Exercise directions
Retype each of the records below exactly, leaving the pictures out.

Data supplied
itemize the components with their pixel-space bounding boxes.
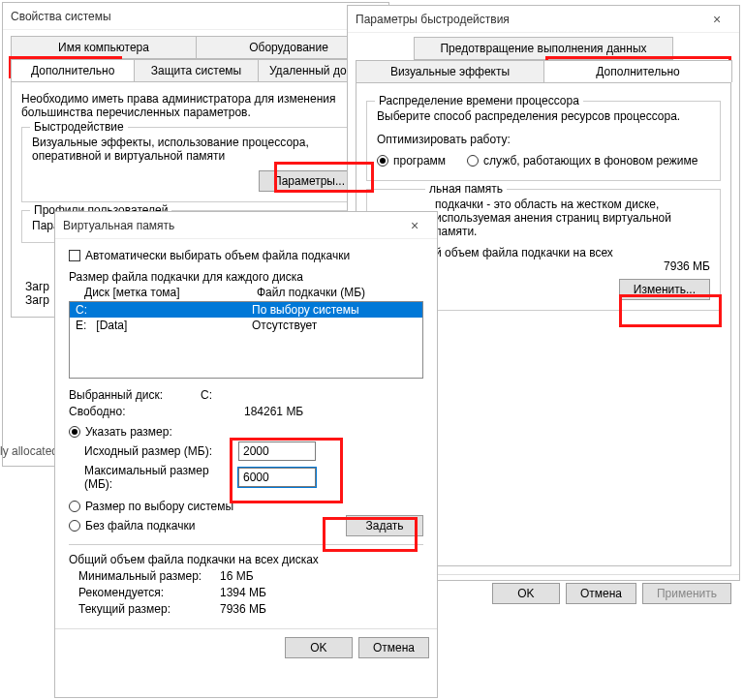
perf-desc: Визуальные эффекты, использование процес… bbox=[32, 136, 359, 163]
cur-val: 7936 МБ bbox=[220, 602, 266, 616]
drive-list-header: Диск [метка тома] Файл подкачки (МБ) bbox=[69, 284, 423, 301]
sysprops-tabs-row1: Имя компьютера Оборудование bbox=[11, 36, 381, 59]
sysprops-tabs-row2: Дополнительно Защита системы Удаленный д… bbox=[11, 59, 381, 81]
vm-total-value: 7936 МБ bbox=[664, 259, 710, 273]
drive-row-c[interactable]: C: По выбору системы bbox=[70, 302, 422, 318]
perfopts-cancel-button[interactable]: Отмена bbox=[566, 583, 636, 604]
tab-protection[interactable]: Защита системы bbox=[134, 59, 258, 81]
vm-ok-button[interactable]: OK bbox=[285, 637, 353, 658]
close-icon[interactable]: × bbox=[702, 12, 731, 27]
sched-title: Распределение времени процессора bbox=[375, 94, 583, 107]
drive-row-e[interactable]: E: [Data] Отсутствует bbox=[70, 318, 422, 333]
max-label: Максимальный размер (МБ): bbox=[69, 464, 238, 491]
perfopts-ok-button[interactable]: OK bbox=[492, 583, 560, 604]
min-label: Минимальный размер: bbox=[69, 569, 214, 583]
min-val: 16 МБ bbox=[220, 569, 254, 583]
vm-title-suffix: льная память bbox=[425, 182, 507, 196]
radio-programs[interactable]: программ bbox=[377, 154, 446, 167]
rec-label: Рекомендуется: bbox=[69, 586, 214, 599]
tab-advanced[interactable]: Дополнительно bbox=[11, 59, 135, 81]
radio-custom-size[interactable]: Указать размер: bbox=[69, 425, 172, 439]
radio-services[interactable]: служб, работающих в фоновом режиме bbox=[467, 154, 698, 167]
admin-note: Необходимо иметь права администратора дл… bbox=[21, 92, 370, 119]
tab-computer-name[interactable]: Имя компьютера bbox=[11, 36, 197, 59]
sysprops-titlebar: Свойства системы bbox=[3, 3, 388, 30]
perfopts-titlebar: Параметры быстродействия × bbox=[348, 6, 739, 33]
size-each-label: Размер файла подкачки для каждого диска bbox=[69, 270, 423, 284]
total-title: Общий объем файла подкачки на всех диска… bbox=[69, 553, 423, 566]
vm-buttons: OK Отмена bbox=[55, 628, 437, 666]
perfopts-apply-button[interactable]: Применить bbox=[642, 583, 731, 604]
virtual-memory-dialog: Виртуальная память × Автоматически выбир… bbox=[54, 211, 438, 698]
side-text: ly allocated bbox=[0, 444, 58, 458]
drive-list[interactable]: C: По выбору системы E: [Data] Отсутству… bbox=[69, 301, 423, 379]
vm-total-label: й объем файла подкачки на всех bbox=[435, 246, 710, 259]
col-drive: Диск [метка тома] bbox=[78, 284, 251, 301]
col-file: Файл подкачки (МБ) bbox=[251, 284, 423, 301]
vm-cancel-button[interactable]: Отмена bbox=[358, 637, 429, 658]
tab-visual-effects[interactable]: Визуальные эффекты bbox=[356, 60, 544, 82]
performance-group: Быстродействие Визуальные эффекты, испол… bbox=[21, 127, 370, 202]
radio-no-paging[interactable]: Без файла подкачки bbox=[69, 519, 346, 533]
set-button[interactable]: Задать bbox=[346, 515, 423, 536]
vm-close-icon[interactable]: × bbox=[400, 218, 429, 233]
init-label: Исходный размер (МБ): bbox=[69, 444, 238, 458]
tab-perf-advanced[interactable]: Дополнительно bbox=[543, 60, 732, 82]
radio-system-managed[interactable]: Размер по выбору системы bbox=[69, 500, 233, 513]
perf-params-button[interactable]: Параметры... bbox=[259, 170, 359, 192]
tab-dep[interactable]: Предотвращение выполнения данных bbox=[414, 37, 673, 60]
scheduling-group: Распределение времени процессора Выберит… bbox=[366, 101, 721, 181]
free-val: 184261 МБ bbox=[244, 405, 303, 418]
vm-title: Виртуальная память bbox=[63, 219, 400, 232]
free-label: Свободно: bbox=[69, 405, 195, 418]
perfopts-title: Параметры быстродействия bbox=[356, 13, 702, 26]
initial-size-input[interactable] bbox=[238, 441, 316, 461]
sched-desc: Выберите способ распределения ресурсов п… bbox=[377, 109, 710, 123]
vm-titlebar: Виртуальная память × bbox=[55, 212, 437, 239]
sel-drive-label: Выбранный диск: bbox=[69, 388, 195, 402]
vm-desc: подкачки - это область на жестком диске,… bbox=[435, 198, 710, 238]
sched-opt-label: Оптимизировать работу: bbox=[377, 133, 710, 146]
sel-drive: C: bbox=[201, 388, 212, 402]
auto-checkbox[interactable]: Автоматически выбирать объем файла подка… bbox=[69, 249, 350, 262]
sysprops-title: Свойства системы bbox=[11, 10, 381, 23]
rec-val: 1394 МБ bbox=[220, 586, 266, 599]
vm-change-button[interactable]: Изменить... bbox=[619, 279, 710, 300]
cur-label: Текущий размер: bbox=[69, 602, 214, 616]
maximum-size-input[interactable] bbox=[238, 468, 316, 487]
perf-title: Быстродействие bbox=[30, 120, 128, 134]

Solution to this task
itemize the components with their pixel-space bounding boxes.
perf-desc: Визуальные эффекты, использование процес… bbox=[32, 136, 359, 163]
cur-val: 7936 МБ bbox=[220, 602, 266, 616]
drive-list-header: Диск [метка тома] Файл подкачки (МБ) bbox=[69, 284, 423, 301]
sysprops-tabs-row1: Имя компьютера Оборудование bbox=[11, 36, 381, 59]
sysprops-tabs-row2: Дополнительно Защита системы Удаленный д… bbox=[11, 59, 381, 81]
vm-total-value: 7936 МБ bbox=[664, 259, 710, 273]
drive-row-c[interactable]: C: По выбору системы bbox=[70, 302, 422, 318]
perfopts-cancel-button[interactable]: Отмена bbox=[566, 583, 636, 604]
tab-protection[interactable]: Защита системы bbox=[134, 59, 258, 81]
vm-ok-button[interactable]: OK bbox=[285, 637, 353, 658]
close-icon[interactable]: × bbox=[702, 12, 731, 27]
sched-title: Распределение времени процессора bbox=[375, 94, 583, 107]
drive-row-e[interactable]: E: [Data] Отсутствует bbox=[70, 318, 422, 333]
max-label: Максимальный размер (МБ): bbox=[69, 464, 238, 491]
perfopts-ok-button[interactable]: OK bbox=[492, 583, 560, 604]
min-label: Минимальный размер: bbox=[69, 569, 214, 583]
min-val: 16 МБ bbox=[220, 569, 254, 583]
vm-title-suffix: льная память bbox=[425, 182, 507, 196]
radio-programs[interactable]: программ bbox=[377, 154, 446, 167]
rec-label: Рекомендуется: bbox=[69, 586, 214, 599]
tab-advanced[interactable]: Дополнительно bbox=[11, 59, 135, 81]
radio-custom-size[interactable]: Указать размер: bbox=[69, 425, 172, 439]
radio-services[interactable]: служб, работающих в фоновом режиме bbox=[467, 154, 698, 167]
admin-note: Необходимо иметь права администратора дл… bbox=[21, 92, 370, 119]
tab-computer-name[interactable]: Имя компьютера bbox=[11, 36, 197, 59]
sysprops-titlebar: Свойства системы bbox=[3, 3, 388, 30]
perfopts-titlebar: Параметры быстродействия × bbox=[348, 6, 739, 33]
size-each-label: Размер файла подкачки для каждого диска bbox=[69, 270, 423, 284]
total-title: Общий объем файла подкачки на всех диска… bbox=[69, 553, 423, 566]
vm-buttons: OK Отмена bbox=[55, 628, 437, 666]
perfopts-apply-button[interactable]: Применить bbox=[642, 583, 731, 604]
virtual-memory-dialog: Виртуальная память × Автоматически выбир… bbox=[54, 211, 438, 698]
side-text: ly allocated bbox=[0, 444, 58, 458]
drive-list[interactable]: C: По выбору системы E: [Data] Отсутству… bbox=[69, 301, 423, 379]
vm-total-label: й объем файла подкачки на всех bbox=[435, 246, 710, 259]
col-drive: Диск [метка тома] bbox=[78, 284, 251, 301]
col-file: Файл подкачки (МБ) bbox=[251, 284, 423, 301]
vm-cancel-button[interactable]: Отмена bbox=[358, 637, 429, 658]
tab-visual-effects[interactable]: Визуальные эффекты bbox=[356, 60, 544, 82]
performance-group: Быстродействие Визуальные эффекты, испол… bbox=[21, 127, 370, 202]
radio-no-paging[interactable]: Без файла подкачки bbox=[69, 519, 346, 533]
set-button[interactable]: Задать bbox=[346, 515, 423, 536]
vm-close-icon[interactable]: × bbox=[400, 218, 429, 233]
init-label: Исходный размер (МБ): bbox=[69, 444, 238, 458]
tab-perf-advanced[interactable]: Дополнительно bbox=[543, 60, 732, 82]
radio-system-managed[interactable]: Размер по выбору системы bbox=[69, 500, 233, 513]
perf-params-button[interactable]: Параметры... bbox=[259, 170, 359, 192]
tab-dep[interactable]: Предотвращение выполнения данных bbox=[414, 37, 673, 60]
scheduling-group: Распределение времени процессора Выберит… bbox=[366, 101, 721, 181]
free-val: 184261 МБ bbox=[244, 405, 303, 418]
vm-title: Виртуальная память bbox=[63, 219, 400, 232]
free-label: Свободно: bbox=[69, 405, 195, 418]
perfopts-title: Параметры быстродействия bbox=[356, 13, 702, 26]
initial-size-input[interactable] bbox=[238, 441, 316, 461]
sched-desc: Выберите способ распределения ресурсов п… bbox=[377, 109, 710, 123]
vm-titlebar: Виртуальная память × bbox=[55, 212, 437, 239]
sel-drive-label: Выбранный диск: bbox=[69, 388, 195, 402]
vm-desc: подкачки - это область на жестком диске,… bbox=[435, 198, 710, 238]
sched-opt-label: Оптимизировать работу: bbox=[377, 133, 710, 146]
sel-drive: C: bbox=[201, 388, 212, 402]
auto-checkbox[interactable]: Автоматически выбирать объем файла подка… bbox=[69, 249, 350, 262]
sysprops-title: Свойства системы bbox=[11, 10, 381, 23]
rec-val: 1394 МБ bbox=[220, 586, 266, 599]
vm-change-button[interactable]: Изменить... bbox=[619, 279, 710, 300]
cur-label: Текущий размер: bbox=[69, 602, 214, 616]
maximum-size-input[interactable] bbox=[238, 468, 316, 487]
perf-title: Быстродействие bbox=[30, 120, 128, 134]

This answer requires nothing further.